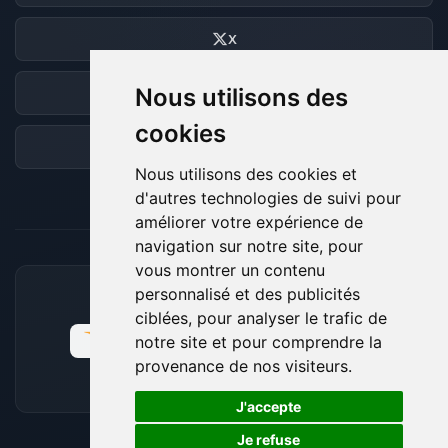
X
Nous utilisons des
Discord
cookies
Forum
Nous utilisons des cookies et
d'autres technologies de suivi pour
améliorer votre expérience de
navigation sur notre site, pour
vous montrer un contenu
personnalisé et des publicités
MOYENS DE PAIEMENT ACCEPTÉS
ciblées, pour analyser le trafic de
notre site et pour comprendre la
provenance de nos visiteurs.
🍪
J'accepte
Je refuse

Work required:
Go through the entries above and copy out every line that includes the word "utilisons".

Exercise response:
Nous utilisons des
Nous utilisons des cookies et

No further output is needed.